Thursday, April 5, 2012

Nuclear Catastrophe: When Life Goes Wrong

Nothing in life is perfect. Nothing in biology is either. As DNA replicates inside the nucleus, errors happen--a deletion, an insertion, a duplication, maybe an inversion of a couple bases. DNA polymerase, which copies out a new strand, is pretty good- only one in 107 bases are wrong, and with the built-in proof-reader in the very same protein, that goes down to one in 109. Not bad, not bad at all! On top of this, there are even more DNA repair proteins that routinely scan for bumps or nicks to make sure that everything is as it should be.

Some examples of DNA mutation
But sometimes, much bigger changes can happen. Deletions of entire genes, inversions of regions on the scale of kilobases (kb), translocations that cause one chromosome to attach to another! These larger structural errors are called, unsurprisingly, structural variants. As you might imagine, these are somewhat more likely to be serious enough to impair cell function, though several point mutations can be deadly as well.


But wait! Sometimes, something even worse happens: a really catastrophic nuclear event. These are called complex events (and at the far end, chromothripsis).
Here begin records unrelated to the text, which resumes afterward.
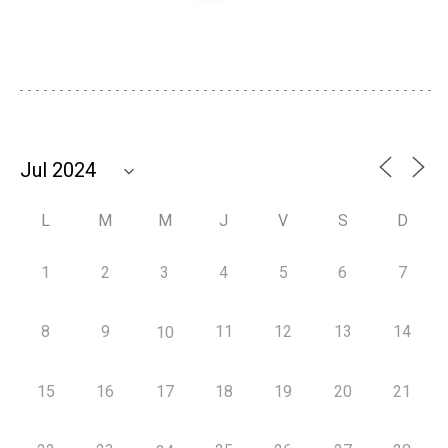
L
M
M
J
V
S
D
1
2
3
4
5
6
7
8
9
11
12
13
14
10
15
16
17
18
19
20
21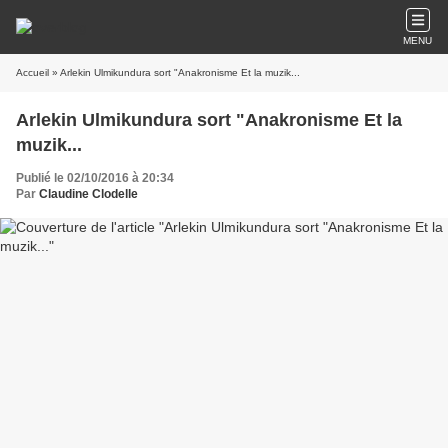
MENU
Accueil
» Arlekin Ulmikundura sort "Anakronisme Et la muzik...
Arlekin Ulmikundura sort "Anakronisme Et la
muzik...
Publié le 02/10/2016 à 20:34
Par
Claudine Clodelle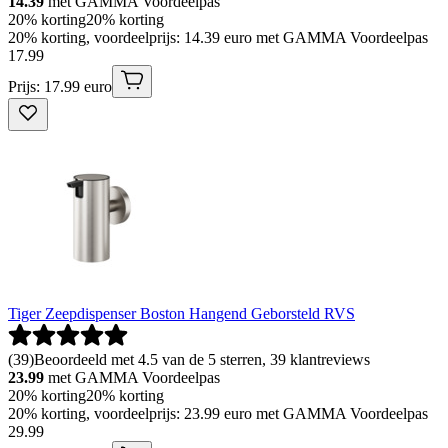
14.39
met GAMMA Voordeelpas
20% korting
20% korting
20% korting, voordeelprijs: 14.39 euro met GAMMA Voordeelpas
17
.
99
Prijs: 17.99 euro
Tiger Zeepdispenser Boston Hangend Geborsteld RVS
(
39
)
Beoordeeld met 4.5 van de 5 sterren, 39 klantreviews
23.99
met GAMMA Voordeelpas
20% korting
20% korting
20% korting, voordeelprijs: 23.99 euro met GAMMA Voordeelpas
29
.
99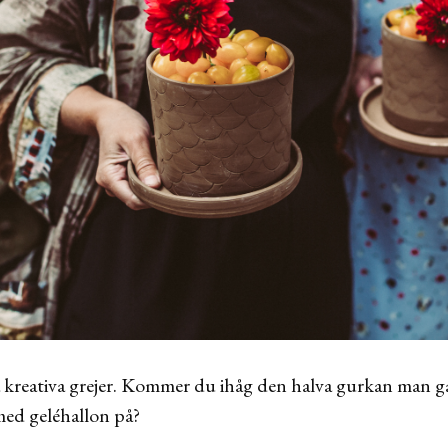
na kreativa grejer. Kommer du ihåg den halva gurkan man ga
med geléhallon på?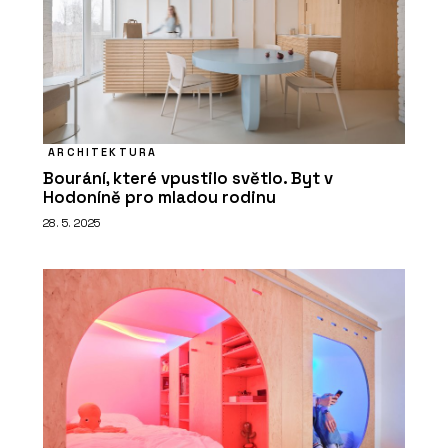
ARCHITEKTURA
Bourání, které vpustilo světlo. Byt v
Hodoníně pro mladou rodinu
28. 5. 2025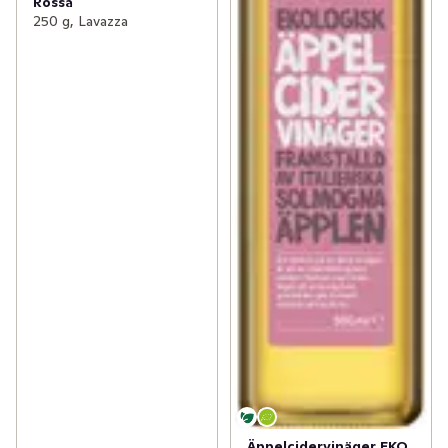
Rossa
250 g, Lavazza
Äppelcidervinäger EKO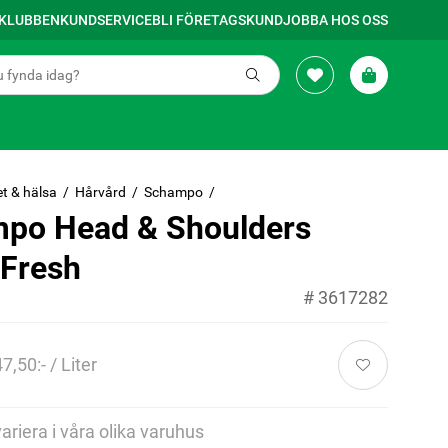
SKLUBBEN
KUNDSERVICE
BLI FÖRETAGSKUND
JOBBA HOS OSS
t & hälsa
Hårvård
Schampo
po Head & Shoulders
 Fresh
#
3617282
7,50:- / Liter
variera i våra olika varuhus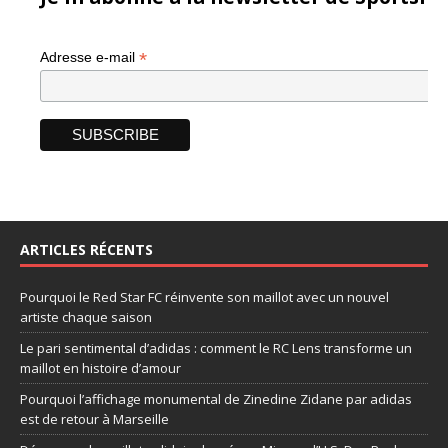
*
Adresse e-mail
ARTICLES RÉCENTS
Pourquoi le Red Star FC réinvente son maillot avec un nouvel
artiste chaque saison
Le pari sentimental d’adidas : comment le RC Lens transforme un
maillot en histoire d’amour
Pourquoi l’affichage monumental de Zinedine Zidane par adidas
est de retour à Marseille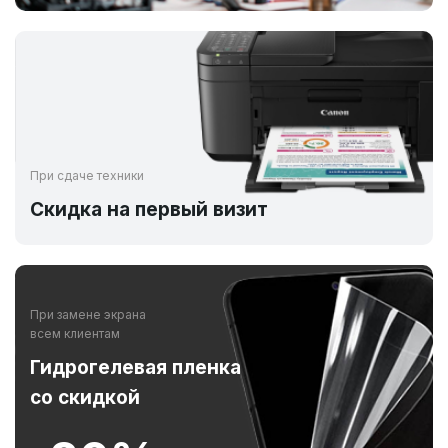
При сдаче техники
Скидка на первый визит
При замене экрана
всем клиентам
Гидрогелевая пленка
со скидкой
Just look at these graphs! Each of the outer colored segments is a chromosome. One of the curves inside connects two breakpoints, where the chromosome broke and then reconnected to a different spot. In these cases, you can even see many with multiple breakpoints at multiple chromosomes!

We used to just say, "Oh, these are just one mutation happening after another, collectively creating this scrambling." But with this new data and visualization, it's clear that the breakpoints are often clustered around particular areas, which suggests a shattering of the chromosome around that point and then scrambled rearrangement. We're still not sure how this happens though.

In particular, such a catastrophic event should definitely just kill the cell, right? So why do we ever see these? The answer is that we usually don't. These are from three cancerous tumors, and tumors are where we are increasingly finding these complex variants. Do these crazy rearrangements cause cancer? Or do some cancer pathways enable the dramatic events to occur? These are the kinds of questions that some computational biologists are working to answer.